J’aimerais juste préciser certains points qui dans le monde actuel du vin ont à mes yeux leur importance. Vous expliquer par exemple que je suis avant tout un paysan, un "cul terreux" peut être un peu bourru, avec mes certitudes… mes doutes aussi..., mais dans tous les cas, un homme entier. Un homme fier de ces racines… fier de rrrrouler les rrrr comme les gens du « Pays »…
Nous ne sommes pas vignerons de Père en fils… Mon grand-père Marius, puis mon père Henry, s’ils possédaient quelques parcelles de vignes, étaient avant tout les boulangers. Des Hommes qui aimaient leur métier et qui partaient livrer le pain chaque matin par n’importe quel temps dans les campagnes avoisinantes. Ils m’ont appris le respect du client, de tous les clients, et la passion du travail bien fait.
Nous n'avons pas étudié l’œnologie à l’école. Je n’ai pas non plus suivi de stage chez des vignerons stars. Mes stars à moi, celles qui m’ont appris vers la fin des années 70 les gestes essentiels du vigneron – bêcher, greffer, tailler, vendanger- je les appellais Mamie et Bon Papa. Ils savaient, croyez moi, de quoi ils parlaient, mais pourtant ce qu’ils m’ont appris de mieux, c’est l’Humilité…
Le domaine s’étend sur une cinquantaine d’hectares, mais la moitié seulement est plantée en vignes. L’autre partie est constituée de garrigues bien sûr, mais aussi d’amandiers, d’oliviers, et de chênes truffiers ; des plantations qui sont parfois l’occasion de rencontres, d’échanges avec les enfants des écoles pour leur transmettre cet amour de la nature.
Leur expliquer que cette diversité favorise d’abord la beauté des paysages puis, suivant les saisons, procure une complexité de parfums, d’arômes que l’on retrouvera ensuite dans les vins du domaine.

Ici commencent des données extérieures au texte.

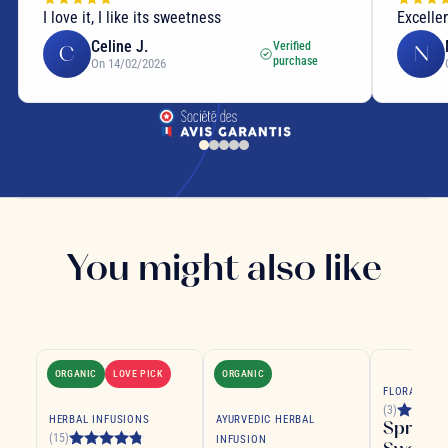
I love it, I like its sweetness
Excelle
Celine J.
Verified
C
N
purchase
On 14/02/2026
You might also like
ORGANIC
LOVE PICK
ORGANIC
FLORAL TEA
(3)
HERBAL INFUSIONS
AYURVEDIC HERBAL
Spring
(15)
INFUSION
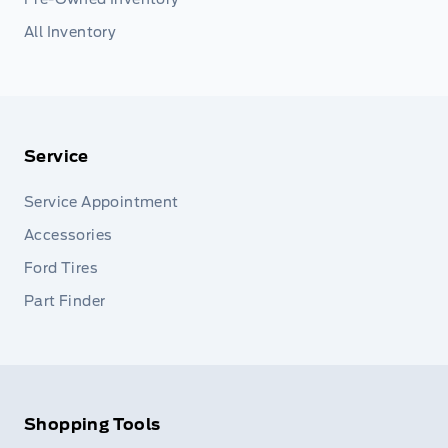
All Inventory
Service
Service Appointment
Accessories
Ford Tires
Part Finder
Shopping Tools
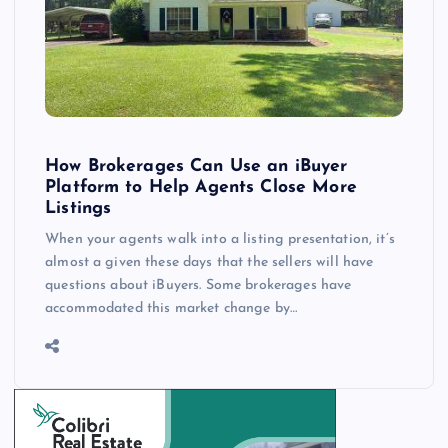
How Brokerages Can Use an iBuyer
Platform to Help Agents Close More
Listings
When your agents walk into a listing presentation, it’s
almost a given these days that the sellers will have
questions about iBuyers. Some brokerages have
accommodated this market change by…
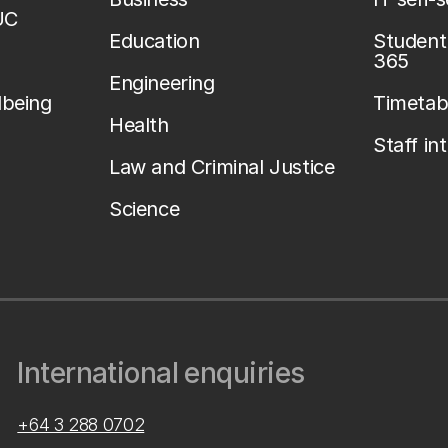
UC
Education
Student 
365
Engineering
lbeing
Timetab
Health
Staff in
Law and Criminal Justice
Science
International enquiries
+64 3 288 0702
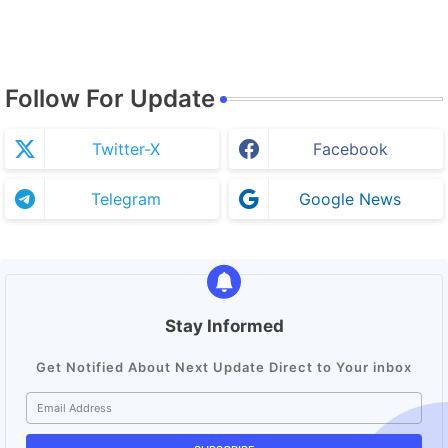
Follow For Update
Twitter-X
Facebook
Telegram
Google News
Stay Informed
Get Notified About Next Update Direct to Your inbox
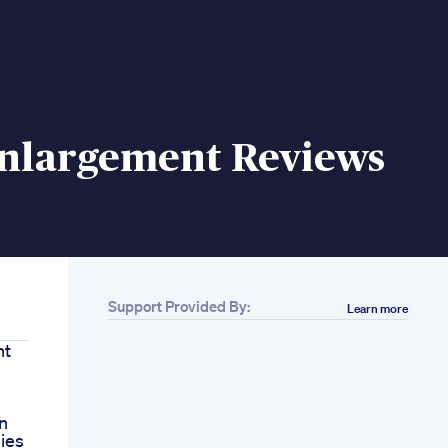
Enlargement Reviews
Support Provided By:
Learn more
nt
on
ies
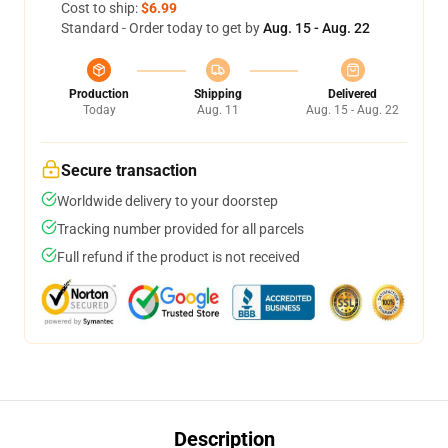
Cost to ship:
$6.99
Standard - Order today to get by
Aug. 15 - Aug. 22
Production
Shipping
Delivered
Today
Aug. 11
Aug. 15 - Aug. 22
Secure transaction
Worldwide delivery to your doorstep
Tracking number provided for all parcels
Full refund if the product is not received
Description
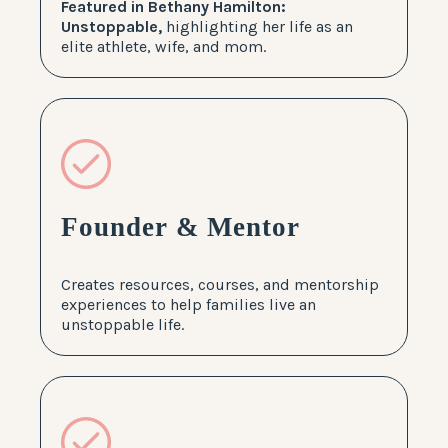
Featured in Bethany Hamilton:
Unstoppable,
highlighting her life as an
elite athlete, wife, and mom.
Founder & Mentor
Creates resources, courses, and mentorship
experiences to help families live an
unstoppable life.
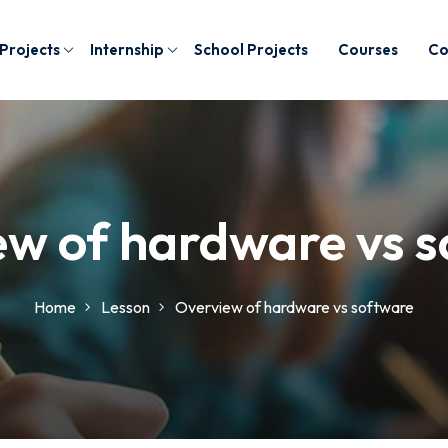
 Projects
Internship
School Projects
Courses
Co
w of hardware vs 
Home
Lesson
Overview of hardware vs software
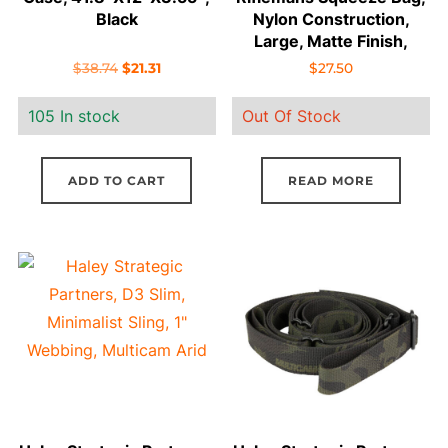
Black
Nylon Construction,
Large, Matte Finish,
MultiCam
Original
Current
$
38.74
$
21.31
$
27.50
price
price
105 In stock
Out Of Stock
was:
is:
$38.74.
$21.31.
ADD TO CART
READ MORE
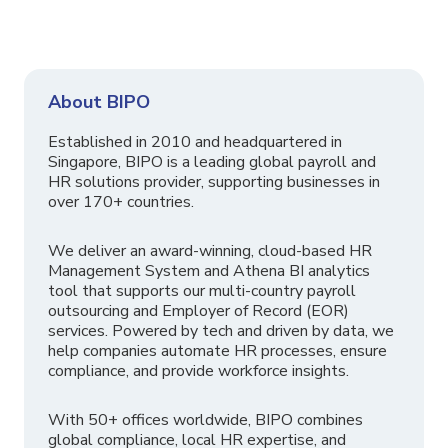
About BIPO
Established in 2010 and headquartered in
Singapore, BIPO is a leading global payroll and
HR solutions provider, supporting businesses in
over 170+ countries.
We deliver an award-winning, cloud-based HR
Management System and Athena BI analytics
tool that supports our multi-country payroll
outsourcing and Employer of Record (EOR)
services. Powered by tech and driven by data, we
help companies automate HR processes, ensure
compliance, and provide workforce insights.
With 50+ offices worldwide, BIPO combines
global compliance, local HR expertise, and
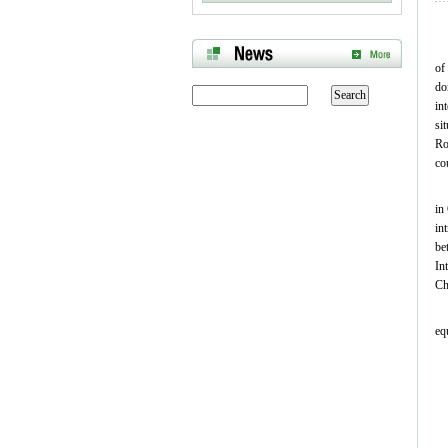
of
do
in
si
Ro
co
in
in
be
In
Ch
eq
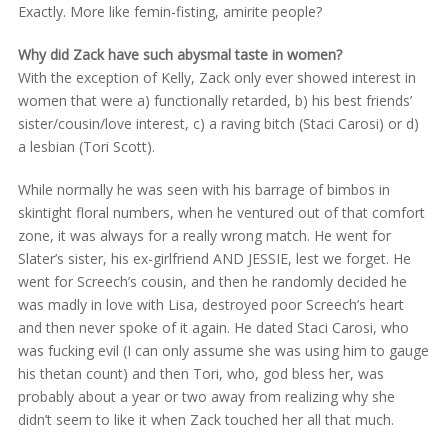
Exactly. More like femin-fisting, amirite people?
Why did Zack have such abysmal taste in women?
With the exception of Kelly, Zack only ever showed interest in
women that were a) functionally retarded, b) his best friends’
sister/cousin/love interest, c) a raving bitch (Staci Carosi) or d)
a lesbian (Tori Scott).
While normally he was seen with his barrage of bimbos in
skintight floral numbers, when he ventured out of that comfort
zone, it was always for a really wrong match. He went for
Slater’s sister, his ex-girlfriend AND JESSIE, lest we forget. He
went for Screech’s cousin, and then he randomly decided he
was madly in love with Lisa, destroyed poor Screech’s heart
and then never spoke of it again. He dated Staci Carosi, who
was fucking evil (I can only assume she was using him to gauge
his thetan count) and then Tori, who, god bless her, was
probably about a year or two away from realizing why she
didn’t seem to like it when Zack touched her all that much.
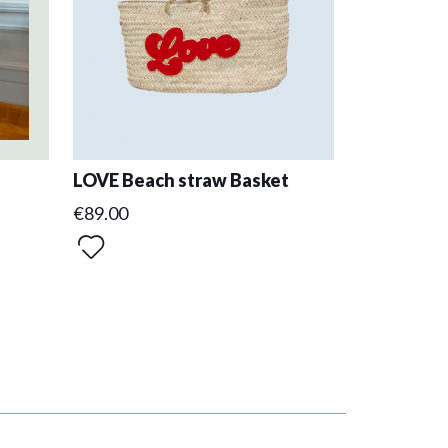
LOVE Beach straw Basket
€89.00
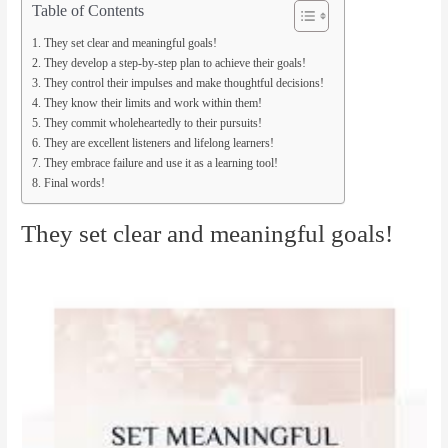
Table of Contents
They set clear and meaningful goals!
They develop a step-by-step plan to achieve their goals!
They control their impulses and make thoughtful decisions!
They know their limits and work within them!
They commit wholeheartedly to their pursuits!
They are excellent listeners and lifelong learners!
They embrace failure and use it as a learning tool!
Final words!
They set clear and meaningful goals!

Le nombre de bouteilles par cuvée est limité car les rendements sont naturellement faibles, de 15 à 30 hectolitres/hectare, et j’ai fait le choix de ne commercialiser que des vins issus de raisins de mes vignes tous récoltés comme il se doit à la main, en cagette, et dans la bonne humeur. Il peut donc m’arriver quelque fois de manquer de vin de certaines cuvées. C’est frustrant, certes, mais c’est aussi le prix de la véritable authenticité… celle qui n’a pas besoin de s’afficher sur les capsules des bouteilles…
L’amour de cette terre aride posée sur un rocher où la sécheresse semble plus présente qu’ailleurs m’a amené à préserver d’antiques parcelles plantées entre 1905 et 1930. A partir des années 1980, j’ai planté des cépages préconisés par l’AOC Minervois : Cinsault, Grenache Noir, Syrah, Mourvêdre pour les Rouges et Vermentino Muscat à petits grains et Grenache en Blanc.
Dans les années 2000, poussé par le désir d’originalité et de liberté, j’ai expérimenté les cépages qui font la renommée de grandes appellations en France et dans le Monde, le pinot noir en Bourgogne, le Nebbiolo à Barolo dans le piémont italien, le Touriga National dans le Dao ou le Douro au Portugal et un chardonnay en méthode champenoise."